→ **Exercise brief**: Each record that follows goes into your reply unchanged; the pictures do not.

== == ==

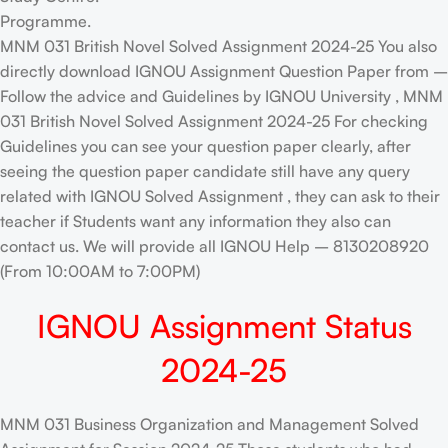
Programme.
MNM 031 British Novel Solved Assignment 2024-25 You also
directly download IGNOU Assignment Question Paper from –
Follow the advice and Guidelines by IGNOU University , MNM
031 British Novel Solved Assignment 2024-25 For checking
Guidelines you can see your question paper clearly, after
seeing the question paper candidate still have any query
related with IGNOU Solved Assignment , they can ask to their
teacher if Students want any information they also can
contact us. We will provide all IGNOU Help – 8130208920
(From 10:00AM to 7:00PM)
IGNOU Assignment Status
2024-25
MNM 031 Business Organization and Management Solved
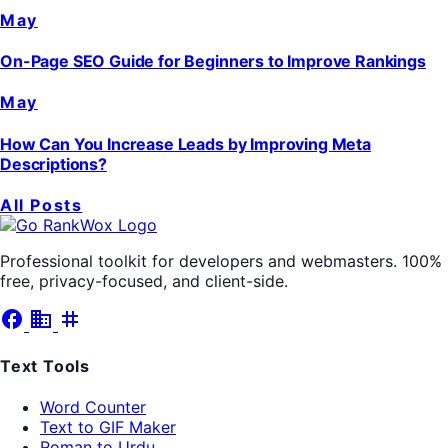
May
On-Page SEO Guide for Beginners to Improve Rankings
May
How Can You Increase Leads by Improving Meta
Descriptions?
All Posts
Professional toolkit for developers and webmasters. 100%
free, privacy-focused, and client-side.
facebook
business
tag
Text Tools
Word Counter
Text to GIF Maker
Roman to Urdu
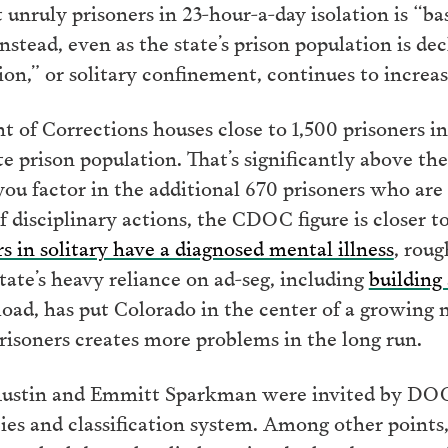
 unruly prisoners in 23-hour-a-day isolation is “b
Instead, even as the state’s prison population is dec
ion,” or solitary confinement, continues to increas
of Corrections houses close to 1,500 prisoners in 
te prison population. That’s significantly above th
you factor in the additional 670 prisoners who are
of disciplinary actions, the CDOC figure is closer t
s in solitary have a diagnosed mental illness
, roug
tate’s heavy reliance on ad-seg, including
building
oad, has put Colorado in the center of a growing 
risoners creates more problems in the long run.
Austin and Emmitt Sparkman were invited by DOC 
cies and classification system. Among other points,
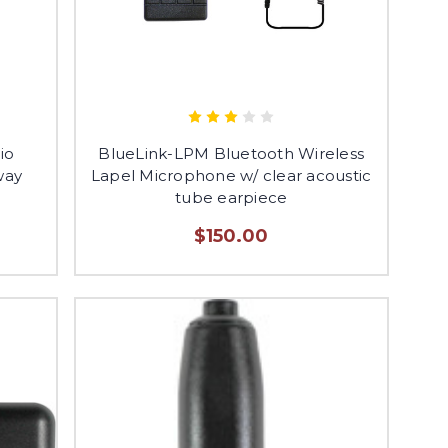
io
BlueLink-LPM Bluetooth Wireless
way
Lapel Microphone w/ clear acoustic
tube earpiece
$150.00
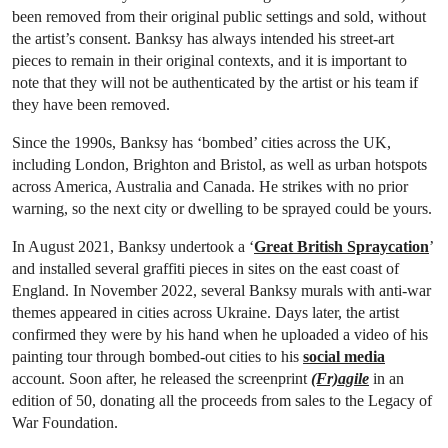
been removed from their original public settings and sold, without
the artist’s consent. Banksy has always intended his street-art
pieces to remain in their original contexts, and it is important to
note that they will not be authenticated by the artist or his team if
they have been removed.
Since the 1990s, Banksy has ‘bombed’ cities across the UK,
including London, Brighton and Bristol, as well as urban hotspots
across America, Australia and Canada. He strikes with no prior
warning, so the next city or dwelling to be sprayed could be yours.
In August 2021, Banksy undertook a ‘
Great British Spraycation
’
and installed several graffiti pieces in sites on the east coast of
England. In November 2022, several Banksy murals with anti-war
themes appeared in cities across Ukraine. Days later, the artist
confirmed they were by his hand when he uploaded a video of his
painting tour through bombed-out cities to his
social media
account. Soon after, he released the screenprint
(Fr)agile
in an
edition of 50, donating all the proceeds from sales to the Legacy of
War Foundation.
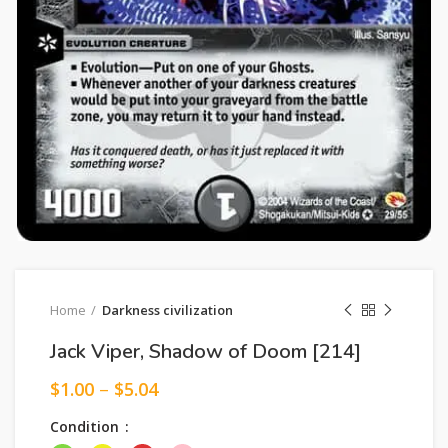
Home
Darkness civilization
Jack Viper, Shadow of Doom [214]
$
1.00
–
$
5.04
Condition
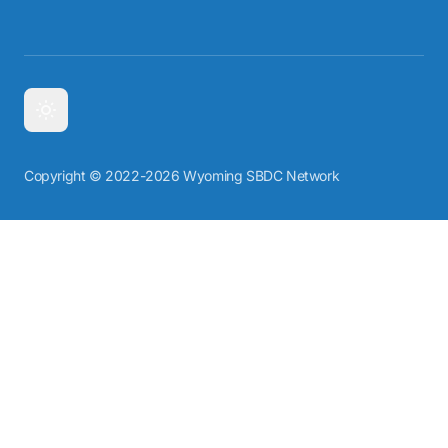
Copyright © 2022-2026 Wyoming SBDC Network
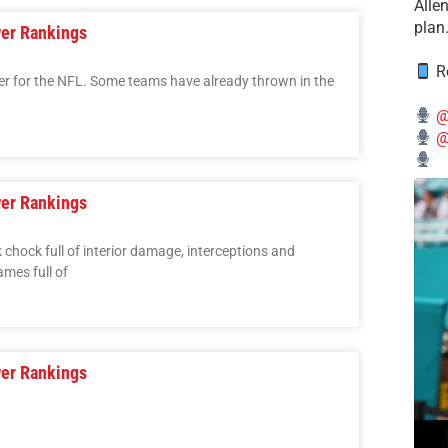
Alle
plan
er Rankings
Re
over for the NFL. Some teams have already thrown in the
@
@
er Rankings
chock full of interior damage, interceptions and
mes full of
er Rankings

== == ==

→ **Response to this exercise**:
Programme.
MNM 031 British Novel Solved Assignment 2024-25 You also
directly download IGNOU Assignment Question Paper from –
Follow the advice and Guidelines by IGNOU University , MNM
031 British Novel Solved Assignment 2024-25 For checking
Guidelines you can see your question paper clearly, after
seeing the question paper candidate still have any query
related with IGNOU Solved Assignment , they can ask to their
teacher if Students want any information they also can
contact us. We will provide all IGNOU Help – 8130208920
(From 10:00AM to 7:00PM)
IGNOU Assignment Status
2024-25
MNM 031 Business Organization and Management Solved
May
On-Page SEO Guide for Beginners to Improve Rankings
May
How Can You Increase Leads by Improving Meta
Descriptions?
All Posts
Professional toolkit for developers and webmasters. 100%
free, privacy-focused, and client-side.
facebook
business
tag
Text Tools
Word Counter
Text to GIF Maker
Roman to Urdu
 unruly prisoners in 23-hour-a-day isolation is “b
Instead, even as the state’s prison population is dec
ion,” or solitary confinement, continues to increas
of Corrections houses close to 1,500 prisoners in 
te prison population. That’s significantly above th
you factor in the additional 670 prisoners who are
of disciplinary actions, the CDOC figure is closer t
s in solitary have a diagnosed mental illness
, roug
tate’s heavy reliance on ad-seg, including
building
oad, has put Colorado in the center of a growing 
risoners creates more problems in the long run.
Austin and Emmitt Sparkman were invited by DOC 
cies and classification system. Among other points,
io
BlueLink-LPM Bluetooth Wireless
way
Lapel Microphone w/ clear acoustic
tube earpiece
$150.00
been removed from their original public settings and sold, without
the artist’s consent. Banksy has always intended his street-art
pieces to remain in their original contexts, and it is important to
note that they will not be authenticated by the artist or his team if
they have been removed.
Since the 1990s, Banksy has ‘bombed’ cities across the UK,
including London, Brighton and Bristol, as well as urban hotspots
across America, Australia and Canada. He strikes with no prior
warning, so the next city or dwelling to be sprayed could be yours.
In August 2021, Banksy undertook a ‘
Great British Spraycation
’
and installed several graffiti pieces in sites on the east coast of
England. In November 2022, several Banksy murals with anti-war
themes appeared in cities across Ukraine. Days later, the artist
confirmed they were by his hand when he uploaded a video of his
painting tour through bombed-out cities to his
social media
account. Soon after, he released the screenprint
(Fr)agile
in an
edition of 50, donating all the proceeds from sales to the Legacy of
War Foundation.
Home
Darkness civilization
Jack Viper, Shadow of Doom [214]
$
1.00
–
$
5.04
Condition
Copyright © 2022-2026 Wyoming SBDC Network
Alle
plan
er Rankings
Re
over for the NFL. Some teams have already thrown in the
@
@
er Rankings
chock full of interior damage, interceptions and
mes full of
er Rankings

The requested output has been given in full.